Saturday, January 26, 2008

Looking for the Philosopher's Stone

Last week I wrote about my love of Neil Young and his folk/rock music and within a few days I was called-out as an "old man" on the Baytown Sun Forum, albeit in reference to my article, which they read, but it kinda shocked me too. Like Steve Zissou said "It may be true, but it still hurts. It hurts bad". I'm 55 and yes, I realize I am old. Is it that obvious?

Within this same week I received a letter from Granny Adcock, our Highlands jewel and she always assures me I am a "young-un" along with many other words of support, so I guess it all balances out. Thanks, Granny; you are truly a blessing to us, almost one foot on a banana skin geezer columnists (read - Jim Finley and I).

My son tells me his longtime buddy Bryan "Peanut" White reads all my articles and this brings me mild surprise and also assurance that maybe I haven't lost my youthful touchstone/karma. Peanut, wherever you are – thank you for humoring an old feller in his last golden days.
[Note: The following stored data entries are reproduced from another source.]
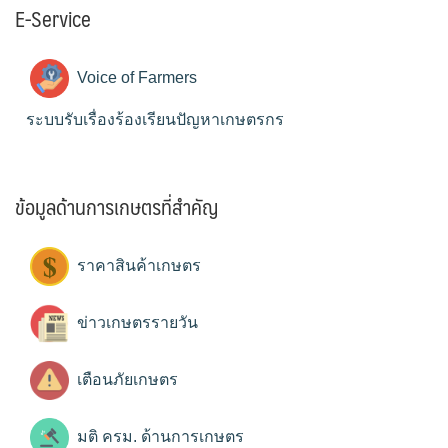
E-Service
Voice of Farmers
ระบบรับเรื่องร้องเรียนปัญหาเกษตรกร
ข้อมูลด้านการเกษตรที่สำคัญ
ราคาสินค้าเกษตร
ข่าวเกษตรรายวัน
เตือนภัยเกษตร
มติ ครม. ด้านการเกษตร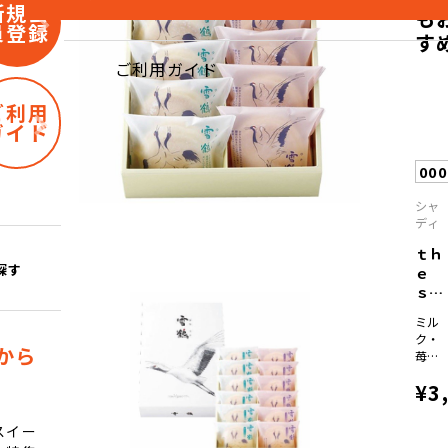
新規会
も
員登録
す
ご利用ガイド
ご利用
ガイド
00
シャ
ディ
ｔｈ
探す
ｅ
ｓｗ
ｅｅ
ミル
ｔ...
ク・
から
苺・
抹茶
¥3
×各
16
スイー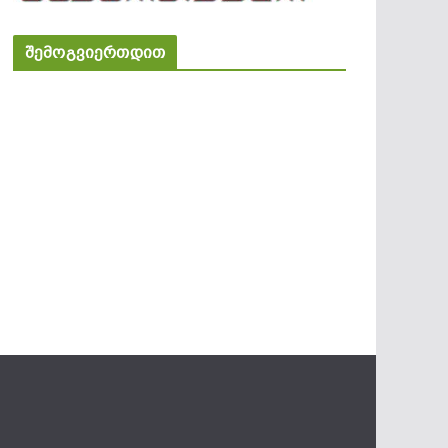
შემოგვიერთდით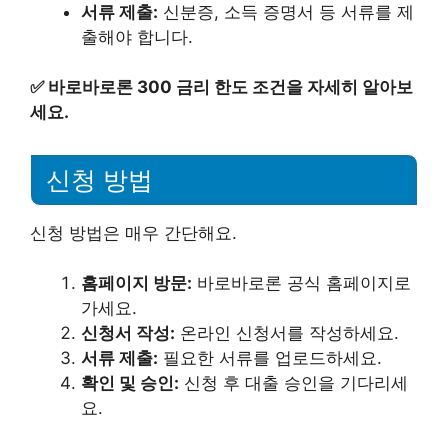
서류 제출:
신분증, 소득 증명서 등 서류를 제
출해야 합니다.
✅
바로바로론 300 금리 한도 조건을 자세히 알아보
세요.
신청 방법
신청 방법은 매우 간단해요.
홈페이지 방문:
바로바로론 공식 홈페이지로
가세요.
신청서 작성:
온라인 신청서를 작성하세요.
서류 제출:
필요한 서류를 업로드하세요.
확인 및 승인:
신청 후 대출 승인을 기다리세
요.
I promised Nick I would give you 2 thumbs up from now on.

One of the many outspoken process operators at my Chemical Plant, who is a "Devil dog Marine in reserve" (someone who at one time served with honor in the USMC), now in his late fifties and still strutting his stuff was put down decisively the other day as a "washed-up old man", by one of the younger operators. I guess his Marine mojo has faded and he doesn't even know it… Poor fellow. Semper Fi anyway, my hat's off to him.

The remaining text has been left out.